EXERCISE >>
Please write out exactly the lines from the one with "浮気調査を行う際には、法的トラブルを避けるためにい" through the end of the data below, both ends included, and omit any pictures.
--- DATA FOR REVIEW ---
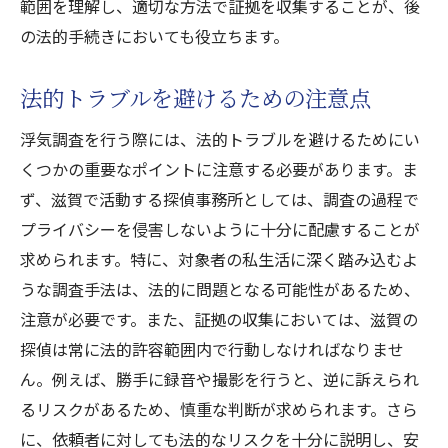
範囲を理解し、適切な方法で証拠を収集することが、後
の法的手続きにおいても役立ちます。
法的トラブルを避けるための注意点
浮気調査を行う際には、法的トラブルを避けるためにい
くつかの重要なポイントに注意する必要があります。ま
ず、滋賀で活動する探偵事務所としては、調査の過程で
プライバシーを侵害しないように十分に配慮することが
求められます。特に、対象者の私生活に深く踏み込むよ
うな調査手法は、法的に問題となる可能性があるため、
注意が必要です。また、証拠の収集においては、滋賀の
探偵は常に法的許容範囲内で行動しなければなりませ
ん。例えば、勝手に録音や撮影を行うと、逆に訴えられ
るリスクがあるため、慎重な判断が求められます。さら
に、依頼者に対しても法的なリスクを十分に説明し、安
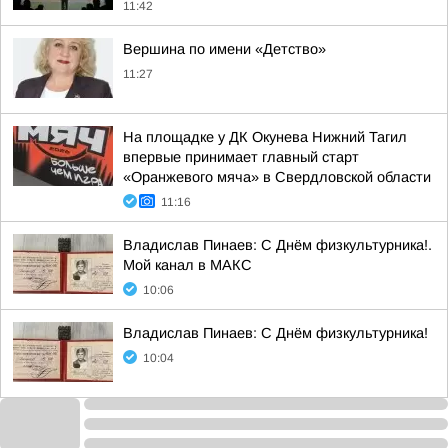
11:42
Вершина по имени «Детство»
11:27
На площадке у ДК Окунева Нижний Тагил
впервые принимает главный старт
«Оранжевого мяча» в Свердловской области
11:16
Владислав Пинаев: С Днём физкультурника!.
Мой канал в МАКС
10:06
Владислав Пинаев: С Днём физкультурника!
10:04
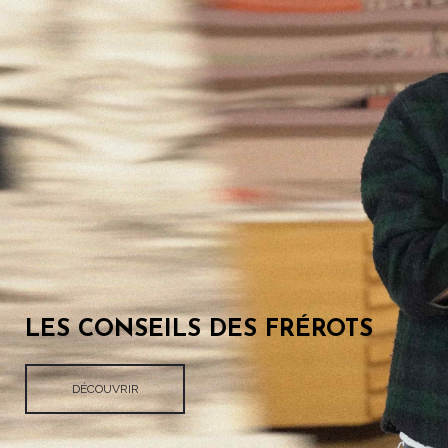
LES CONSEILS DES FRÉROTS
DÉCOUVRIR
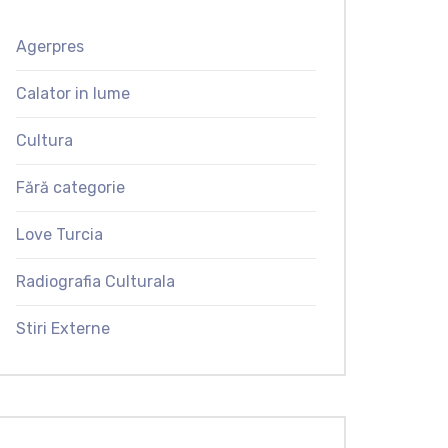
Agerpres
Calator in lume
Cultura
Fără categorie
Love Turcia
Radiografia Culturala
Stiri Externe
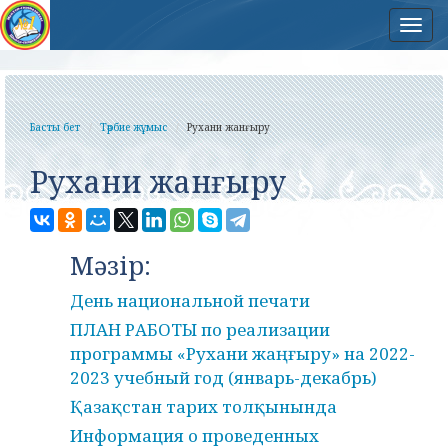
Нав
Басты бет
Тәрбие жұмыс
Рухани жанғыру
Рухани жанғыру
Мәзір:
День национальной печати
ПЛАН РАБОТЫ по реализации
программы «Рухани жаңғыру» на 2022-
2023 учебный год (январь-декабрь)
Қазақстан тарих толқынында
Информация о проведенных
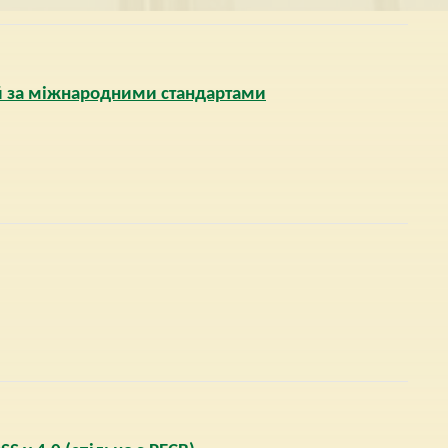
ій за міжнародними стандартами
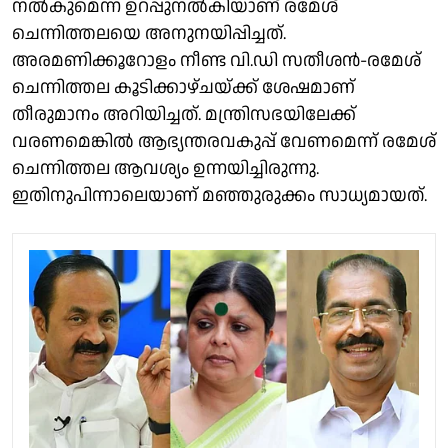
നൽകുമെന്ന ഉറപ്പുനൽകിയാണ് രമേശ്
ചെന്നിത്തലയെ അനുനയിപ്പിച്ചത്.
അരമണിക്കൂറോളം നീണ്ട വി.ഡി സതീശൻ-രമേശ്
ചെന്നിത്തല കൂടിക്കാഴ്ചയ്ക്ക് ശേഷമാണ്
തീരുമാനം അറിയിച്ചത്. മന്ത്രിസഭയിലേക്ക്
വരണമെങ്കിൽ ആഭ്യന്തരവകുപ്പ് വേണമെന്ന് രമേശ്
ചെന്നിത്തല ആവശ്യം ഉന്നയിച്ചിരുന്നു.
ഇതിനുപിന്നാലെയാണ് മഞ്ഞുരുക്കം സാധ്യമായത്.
---
YOUR RESPONSE >>
浮気調査を行う際には、法的トラブルを避けるためにい
くつかの重要なポイントに注意する必要があります。ま
ず、滋賀で活動する探偵事務所としては、調査の過程で
プライバシーを侵害しないように十分に配慮することが
求められます。特に、対象者の私生活に深く踏み込むよ
うな調査手法は、法的に問題となる可能性があるため、
注意が必要です。また、証拠の収集においては、滋賀の
探偵は常に法的許容範囲内で行動しなければなりませ
ん。例えば、勝手に録音や撮影を行うと、逆に訴えられ
るリスクがあるため、慎重な判断が求められます。さら
に、依頼者に対しても法的なリスクを十分に説明し、安
11:42
Вершина по имени «Детство»
11:27
На площадке у ДК Окунева Нижний Тагил
впервые принимает главный старт
«Оранжевого мяча» в Свердловской области
11:16
Владислав Пинаев: С Днём физкультурника!.
Мой канал в МАКС
10:06
Владислав Пинаев: С Днём физкультурника!
10:04
LES CONSEILS DES FRÉROTS
DÉCOUVRIR
Agerpres
Calator in lume
Cultura
Fără categorie
Love Turcia
Radiografia Culturala
Stiri Externe
Нав
Басты бет
Тәрбие жұмыс
Рухани жанғыру
Рухани жанғыру
Мәзір:
День национальной печати
ПЛАН РАБОТЫ по реализации
программы «Рухани жаңғыру» на 2022-
2023 учебный год (январь-декабрь)
Қазақстан тарих толқынында
Информация о проведенных
ій за міжнародними стандартами
നൽകുമെന്ന ഉറപ്പുനൽകിയാണ് രമേശ്
ചെന്നിത്തലയെ അനുനയിപ്പിച്ചത്.
അരമണിക്കൂറോളം നീണ്ട വി.ഡി സതീശൻ-രമേശ്
ചെന്നിത്തല കൂടിക്കാഴ്ചയ്ക്ക് ശേഷമാണ്
തീരുമാനം അറിയിച്ചത്. മന്ത്രിസഭയിലേക്ക്
വരണമെങ്കിൽ ആഭ്യന്തരവകുപ്പ് വേണമെന്ന് രമേശ്
ചെന്നിത്തല ആവശ്യം ഉന്നയിച്ചിരുന്നു.
ഇതിനുപിന്നാലെയാണ് മഞ്ഞുരുക്കം സാധ്യമായത്.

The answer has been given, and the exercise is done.